A same-day correction before we begin. The original version of this post concluded that skill repositories needed more engineering rigour and that the tooling to provide it was largely missing. I evaluated five repositories and missed the broader ecosystem that surrounds them. Prompt engineering as a discipline already has mature testing frameworks, linters, eval platforms, and distribution infrastructure. What follows describes what I found in the repositories I actually read. The concluding sections acknowledge what I should have known before writing.
Agent skills are having a moment. The agentskills.io spec launched, repos are clearing 100k stars, every AI coding tool supports SKILL.md files. I spent a day cloning the top repositories and reading their implementations. Stars do not correlate with quality. The repo with the best architecture had 33k stars. The one with the most marketing had a flagship feature that was a print statement logging a suggestion to stderr.
The most useful pattern I found was in Vercel’s agent-skills repo. Their React best-practices skill has sixty-nine rules, each in its own markdown file with YAML frontmatter declaring a title, impact level, and tags. A TypeScript build script compiles these into a flat document. This lets you filter rules by impact, validate structure automatically, extract test cases from code blocks, and diff individual rules in git. I adopted this pattern for my own coaching rules and it worked well for that specific workflow, though as I discovered later it is one useful pattern for one specific problem — rule-heavy reference skills — not a general answer.
Vercel’s deploy skill does something that should be standard: it gathers state before deciding what to do. Step one runs four checks in parallel — is there a git remote, is the project linked, is the CLI authenticated, which teams exist. Step two is a decision matrix mapping every combination of results to a specific deploy method, each self-contained with exact commands. No ambiguity about which path to take. No prose fallback chains. Just exhaustive branching on known state.
The standout innovation across the five repos came from wshobson/agents, which includes PluginEval — a three-layer quality framework for measuring whether skills actually work. Static analysis, then an LLM judge evaluating trigger accuracy and output quality, then Monte Carlo testing across fifty to a hundred varied prompts with proper confidence intervals. The composite score combines all three layers. The implementation is clean Python with proper statistics.
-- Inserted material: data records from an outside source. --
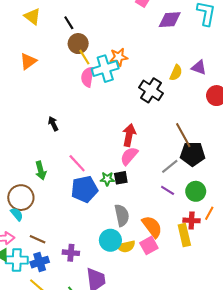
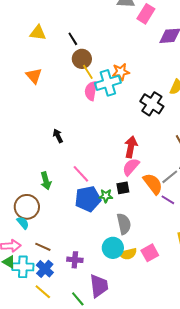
yellow triangle: (32, 17) -> (38, 33), turned -30
orange triangle: (28, 61) -> (34, 76), turned -36
green star: (107, 179) -> (106, 196), moved
orange semicircle: (152, 227) -> (153, 184), moved
blue cross: (40, 262) -> (45, 269), turned -30

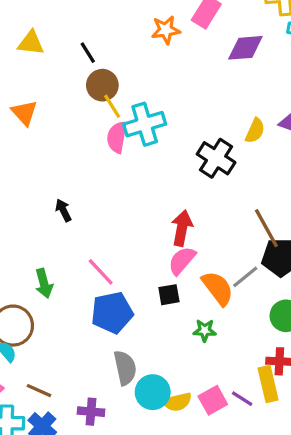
orange star: (121, 72) -> (166, 30), moved
green star: (106, 196) -> (205, 330), moved
purple line: (168, 200) -> (242, 399), moved
gray semicircle: (124, 224) -> (125, 368), moved

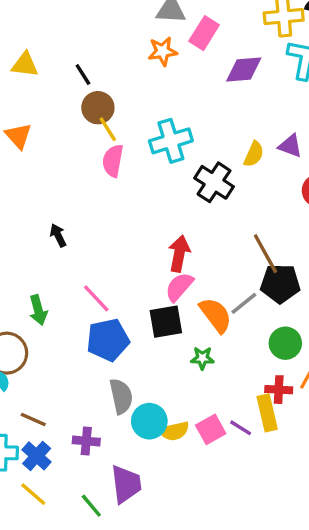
cyan cross: (145, 124) -> (171, 141), moved
black square: (169, 295) -> (166, 322), size x1.5

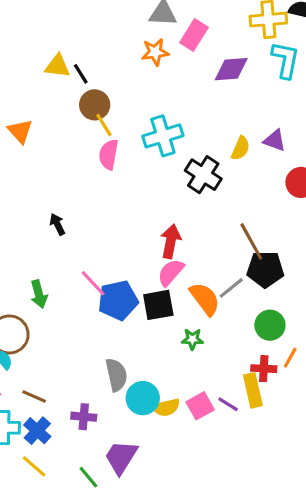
yellow triangle: (25, 65) -> (57, 66), moved
blue pentagon: (108, 340) -> (118, 300), moved
purple trapezoid: (126, 484) -> (121, 457), turned -141

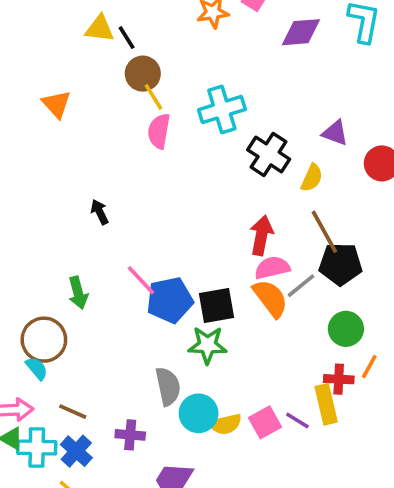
purple triangle: (275, 141) -> (335, 133), moved
yellow semicircle: (240, 148) -> (312, 178), moved
red arrow: (171, 241) -> (261, 235), moved
pink semicircle: (171, 272) -> (272, 268), moved, turned 36
green star: (192, 339) -> (207, 345), moved, size x1.5

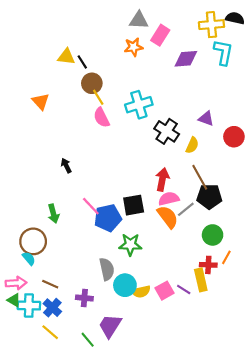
pink semicircle: (159, 131) -> (101, 117), turned -36
black square: (216, 305) -> (134, 205), moved

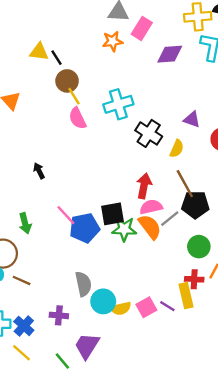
green star: (130, 245) -> (124, 229), moved
brown line: (50, 284) -> (22, 280), moved

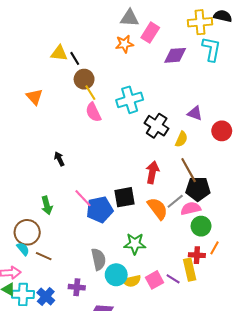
pink semicircle: (151, 207) -> (191, 209), moved
green star: (124, 229) -> (135, 244), moved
What is oversold: everything-claude-code has 138k stars and markets a feature called /evolve that supposedly auto-extracts recurring session patterns into new skills. The implementation counts user messages and logs a suggestion to stderr. No extraction. No skill generation. No learning loop. The same repo has a beautifully designed SQLite schema for tracking session state that is never populated — the hooks write to markdown temp files instead. Microsoft’s skills repo claims 132 skills with language-suffix naming. Only ten actually exist in the repository. The rest are broken symlinks to plugins. Star counts measure discovery. Implementation quality measures utility.
The five repositories I evaluated are not the ecosystem. They are a slice of it. The ecosystem includes Promptfoo, Braintrust, Langfuse, DeepEval, agnix, claudelint, Anthropic’s official skill-creator, skillgrade, and the Claude Code Plugin Marketplace. Mature tooling exists for testing, validation, observability, and distribution.
The direct lesson for me was an hour of running agnix against my own 188-skill collection, catching seventy-one errors I had not seen, and fixing them. That was the highest-leverage thing I did that day, and I almost missed it because I was writing about a problem I thought was unsolved. Read the landscape before you describe it.